SteveG


Elizabeth Warren Endorsed By Russ Feingold

Talking Points Memo has the story Elizabeth Warren Endorsed By Russ Feingold.

“In all my years in the Senate, I always took positions that I believed in, even when my own party tried to stand in the way,” Feingold writes. “I know Elizabeth will be exactly the same kind of senator.”

Sometimes I would get upset with Feingold for opposing some of Obama’s initiatives.  I don’t know if his opposition did more good than harm.  Perhaps he understood Obama’s failings better than I did.

Thinking back to my days as a supervisor/manager, I remember that when you have a failing employee, you need to start discussing the problems with that employee as soon as possible.  If it should get to the point where you have to fire the employee, it should come as no surprise to the employee.  If you didn’t give the employee plenty of opportunities to correct the troublesome performance, then you have failed as a supervisor/manager.

Likewise, all of us who held our tongues when Obama failed us time and again were failing as the voters who elected him.  It shouldn’t have taken three years for us to deliver the message loud and clear that Obama was in danger of being fired.  Yes, it shouldn’t have taken Obama three years to appear to come to his senses.  We may both bear some blame for the delay that may cost him his job.


Riffing on Obama’s Economic Follies

In my previous post Errors Dealing With Economic Recovery Originate With Obama, I used the quote from Brad DeLong’s post:

I learn that Barack Obama was attracted to the idea that on top of our business-cycle demand-driven downturn was a longer-run trend rise in technological unemployment that virtually guaranteed that the recovery would be “jobless”:

[Summers and Romer] were concerned by something the president had said in a morning briefing: that he thought the high unemployment was due to productivity gains in the economy. Summers and Romer were startled. “What was driving unemployment was clearly deficient aggregate demand,” Romer said. “We wondered where this could have been coming from. We both tried to convince him otherwise. He wouldn’t budge.” Summers had been focused intently on how to spur demand, and on what might drive a meaningful recovery…. [W]ithout a rise in demand, in Summers’s view, nothing else would work…. But productivity?… If Obama felt that 10 percent unemployment was the product of sound, productivity-driven decisions by American business, then short-term government measures to spur hiring were not only futile but unwise. The two economists strained their memory… had they said something he’d misconstrued?… After a month, frustration turned to resignation. “The president seems to have developed his own view,” Romer said.

I’d like to talk about what is so wrong about Obama’s thinking.

Obama is short sighted when he thinks, “high unemployment was due to productivity gains in the economy.”  He needs to realize that because of the way our taxes are structured and the rules that have been set up for our economy since 1980, the fruits of increasing productivity flow almost exclusively to the top of the economic pyramid.  The rest of the economy  is left to suffer only the bad consequences of how this economic structure is set up.

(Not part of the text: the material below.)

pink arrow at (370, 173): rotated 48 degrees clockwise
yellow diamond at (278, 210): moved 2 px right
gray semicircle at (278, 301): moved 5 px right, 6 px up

In my previous post Imagine – Total Automation, I tried to show that by taking the rise of productivity to an extreme it might be clearer that one could imagine a different outcome is possible for the 98% of the economy that is actually harmed by increasing productivity under the current system.

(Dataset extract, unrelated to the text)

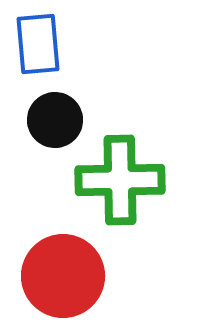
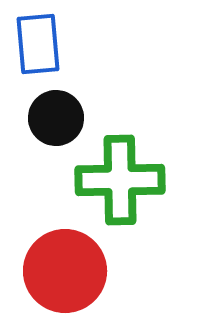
black circle: moved 1 px right, 2 px up
red circle: moved 2 px right, 5 px up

Where Romer missed making an effective argument, was in saying that “What was driving unemployment was clearly deficient aggregate demand,”  as if that were totally unrelated to the President’s vision of the cause of high unemployment being the fault of increased productivity.

Letting the top 2% of the population take all of the benefits of increased productivity, robs the other 98% of the money needed to buy all that can be produced by this highly productive economy.  This combination is what leads to high unemployment.  Contrary to what Obama was thinking, the high productivity does not inevitably lead to high unemployment.

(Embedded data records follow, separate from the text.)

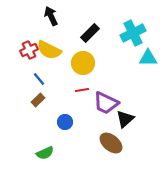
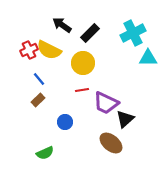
black arrow: moved 11 px right, 9 px down; rotated 30 degrees counterclockwise
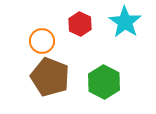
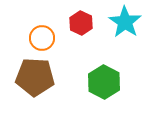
red hexagon: moved 1 px right, 1 px up
orange circle: moved 3 px up
brown pentagon: moved 15 px left; rotated 18 degrees counterclockwise
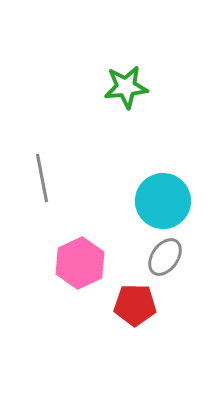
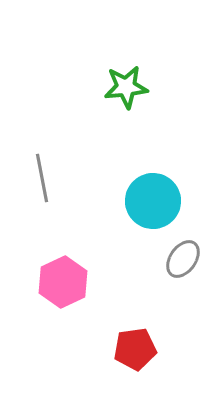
cyan circle: moved 10 px left
gray ellipse: moved 18 px right, 2 px down
pink hexagon: moved 17 px left, 19 px down
red pentagon: moved 44 px down; rotated 9 degrees counterclockwise
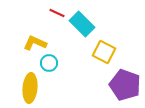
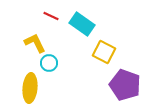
red line: moved 6 px left, 3 px down
cyan rectangle: rotated 10 degrees counterclockwise
yellow L-shape: rotated 40 degrees clockwise
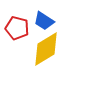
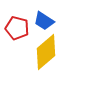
yellow diamond: moved 3 px down; rotated 9 degrees counterclockwise
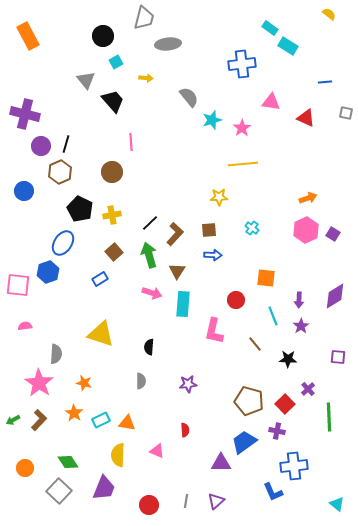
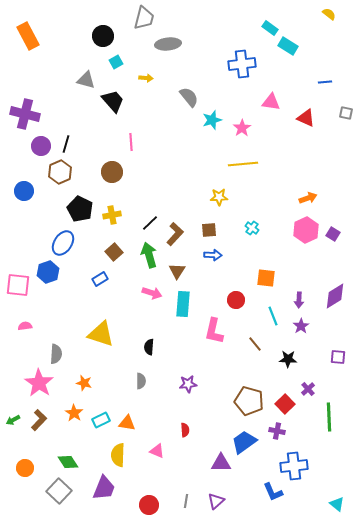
gray triangle at (86, 80): rotated 36 degrees counterclockwise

This flow of all benefits upward is a product of our tax structure and economic rules and regulations created by the government.  Both of these are within Obama’s domain to try to change.  When faced with the thought that “the high unemployment was due to productivity gains in the economy”, he needed to ask himself, so how can we change this outcome of productivity gains without losing the benefits of those gains.

There are plenty of experts around who can explain to Obama how to do this.

When I voted for Obama, I thought of him as a man of vision and great enough intellectual curiosity that he would learn the things he needed to in order to be a success.  In the case of economics, he has been a man of little vision.  He has been completely intellectually unaware that he was not an economics expert. There is no reason why he would have even thought that he was an expert.

Somehow, his erroneous thinking has shifted him from “Yes we can”, to “Oh well, I guess we really can’t” with respect to fixing the economic problems of the country.

He is going to have to work extremely hard in the next 14 months to convince me that he has seen the error of his ways.  So far he blames the discouragement of his natural constituency on themselves.  All the exhortation in the world won’t get these people excited about him again unless he gives them something to be excited about.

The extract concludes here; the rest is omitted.